1. First, believe it's possible (have faith)
2. Grab your tool(s)
3. Go to mountain
4. Start digging. One shovel-full at a time.
Note* Steps 1-4 repeated many times multiplied by many people who simply WON’T quit = change to the seemingly immovable.
Now, I’m not talking about moving Chitundo “Mountain” (pictured above). Who would want to do that? It’s much too beautiful where it is, although that could be done using the above formula. Ok, so we’d have to add some extra steps like: use dynamite. My son would be here in a flash!
No, I’m referring to mountains that can seem equally (very, very) large and permanent, like poverty, hunger, inadequate health care and education, etc. Oddly enough, the steps for moving these mountains are the same as for moving the rock-type, although you’d have to add different extra steps here like (instead of dynamite): use love
This week, we here at the mission received some great help from others who arrived, tools in hand, to help with the digging and moving, so to speak.
First, a group from the U.S. (through Mercy Air) came to work on several projects like roofing a few important buildings like a community clinic at Chitundo:
Glad to see Tome wearing eye protection. :)
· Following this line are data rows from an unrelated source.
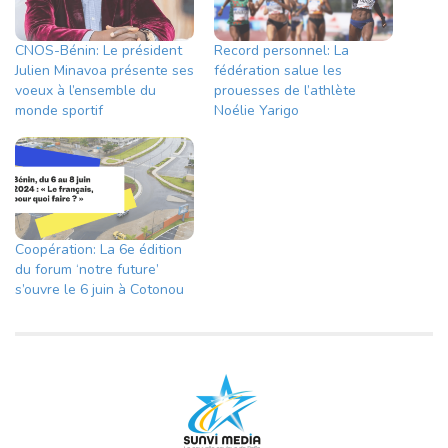
CNOS-Bénin: Le président
Record personnel: La
Julien Minavoa présente ses
fédération salue les
voeux à l’ensemble du
prouesses de l’athlète
monde sportif
Noélie Yarigo
Coopération: La 6e édition
du forum ‘notre future’
s’ouvre le 6 juin à Cotonou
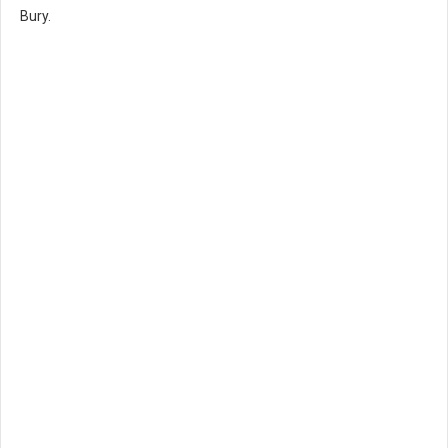
Bury.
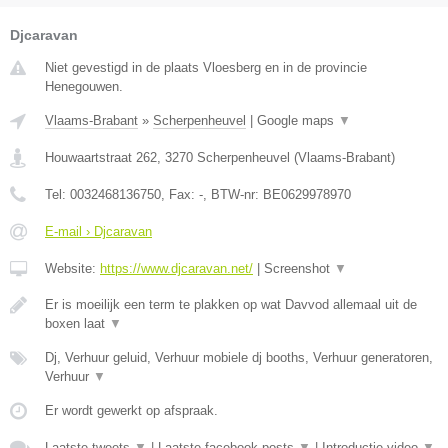
Djcaravan
Niet gevestigd in de plaats Vloesberg en in de provincie
Henegouwen.
Vlaams-Brabant
»
Scherpenheuvel
|
Google maps
▼
Houwaartstraat 262
,
3270
Scherpenheuvel
(
Vlaams-Brabant
)
Tel:
0032468136750
, Fax:
-
, BTW-nr:
BE0629978970
E-mail › Djcaravan
Website:
https://www.djcaravan.net/
|
Screenshot
▼
Er is moeilijk een term te plakken op wat Davvod allemaal uit de
boxen laat
▼
Dj, Verhuur geluid, Verhuur mobiele dj booths, Verhuur generatoren,
Verhuur
▼
Er wordt gewerkt op afspraak.
Laatste tweets
▼
|
Laatste facebook posts
▼
|
Introductie video
▼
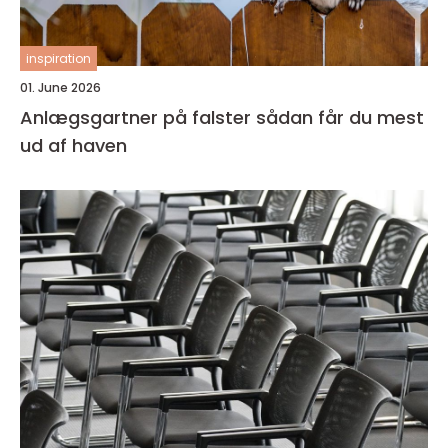
inspiration
01. June 2026
Anlægsgartner på falster sådan får du mest
ud af haven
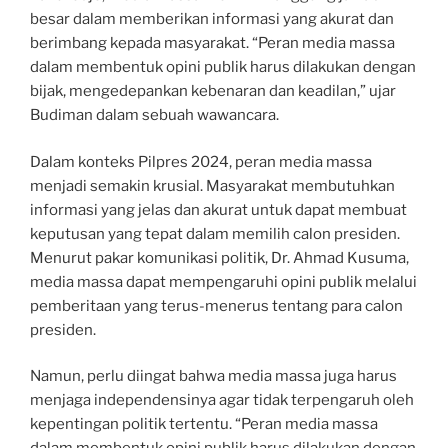
besar dalam memberikan informasi yang akurat dan
berimbang kepada masyarakat. “Peran media massa
dalam membentuk opini publik harus dilakukan dengan
bijak, mengedepankan kebenaran dan keadilan,” ujar
Budiman dalam sebuah wawancara.
Dalam konteks Pilpres 2024, peran media massa
menjadi semakin krusial. Masyarakat membutuhkan
informasi yang jelas dan akurat untuk dapat membuat
keputusan yang tepat dalam memilih calon presiden.
Menurut pakar komunikasi politik, Dr. Ahmad Kusuma,
media massa dapat mempengaruhi opini publik melalui
pemberitaan yang terus-menerus tentang para calon
presiden.
Namun, perlu diingat bahwa media massa juga harus
menjaga independensinya agar tidak terpengaruh oleh
kepentingan politik tertentu. “Peran media massa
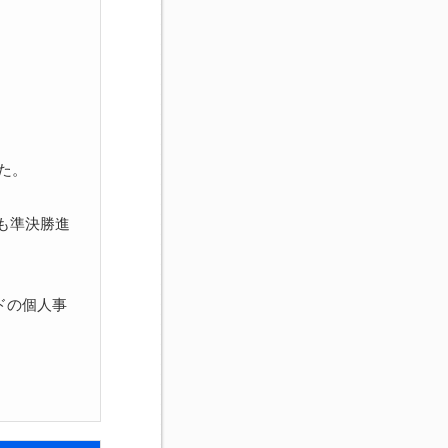
た。
も準決勝進
ドの個人事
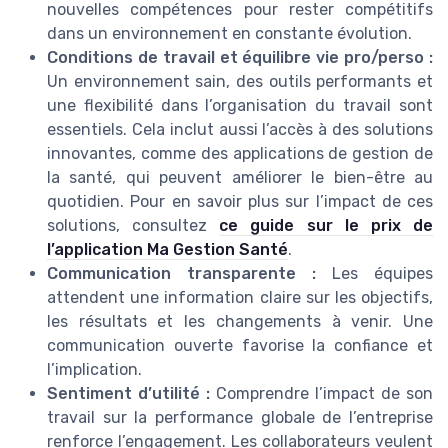
nouvelles compétences pour rester compétitifs
dans un environnement en constante évolution.
Conditions de travail et équilibre vie pro/perso :
Un environnement sain, des outils performants et
une flexibilité dans l’organisation du travail sont
essentiels. Cela inclut aussi l’accès à des solutions
innovantes, comme des applications de gestion de
la santé, qui peuvent améliorer le bien-être au
quotidien. Pour en savoir plus sur l’impact de ces
solutions, consultez
ce guide sur le prix de
l’application Ma Gestion Santé
.
Communication transparente :
Les équipes
attendent une information claire sur les objectifs,
les résultats et les changements à venir. Une
communication ouverte favorise la confiance et
l’implication.
Sentiment d’utilité :
Comprendre l’impact de son
travail sur la performance globale de l’entreprise
renforce l’engagement. Les collaborateurs veulent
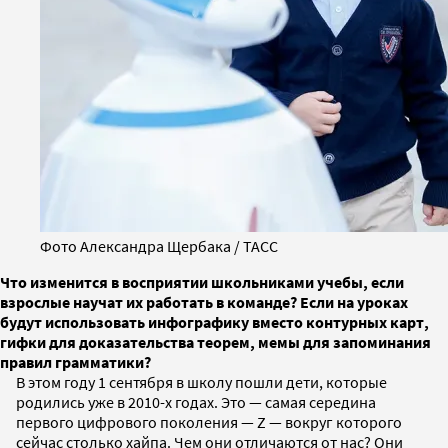
Фото Александра Щербака / ТАСС
Что изменится в восприятии школьниками учебы, если
взрослые научат их работать в команде? Если на уроках
будут использовать инфографику вместо контурных карт,
гифки для доказательства теорем, мемы для запоминания
правил грамматики?
В этом году 1 сентября в школу пошли дети, которые
родились уже в 2010-х годах. Это — самая середина
первого цифрового поколения — Z — вокруг которого
сейчас столько хайпа. Чем они отличаются от нас? Они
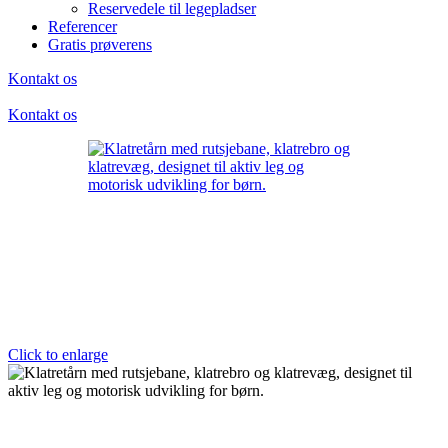
Reservedele til legepladser
Referencer
Gratis prøverens
Kontakt os
Kontakt os
Click to enlarge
Day 2, I believe?, and nearly done.
Dwight and I (behind camera) with community leaders, discussing staffing of the clinic.
It's ALWAYS fun to watch people work :P
At the same time, another crew worked on roofing the garage:
Beautiful! And cool in this heat. AND, if you ever run out of tin foil,
you know where to go grab a piece.
Somewhere amid roofing projects, there was some helping to dish up food during lunchtime at the mission school
Handing out soccer of balls...yay!
Much needed orphan home painting took place with the ladies (and helpers):
You can't help but love little helpers.
Joao, caught by surprise, watching as inside his home turns bright with white paint.
Craft/activity/lesson time with the orphans:
Keren’s uncle and cousin arrived as well this week and soon got to work. Rick (her uncle, not the other Rick here :P) had barely arrived before being called on to tackle repairing a small generator.
Then there were all those mission vehicles at various stages of disrepair...
The old Isuzu is definitely a faith (+hard work) project!
She sort of got gutted.
After some TLC by these guys, the doors were soon opening and shutting, automatic locks were working, and the windows were working again! (Rick is also an author and blogger so click here to check his sites out.)
Below: This week Mateus (a student who is blind) received a talking watch so he could keep track of time. Matthew and Carey took some time teaching him how to use it and teaching him his numbers in English!
Thus wraps up a week of mountain moving. Phew! Thanks everyone--both big and small--for believing, grabbing a tool, digging, and of course, loving.
PS: The team flies back to South Africa on Sunday and will take Bero with them. His surgery is booked for Wednesday.
PPS: Thanks Barb, Rick and Carey for most of the photos on here!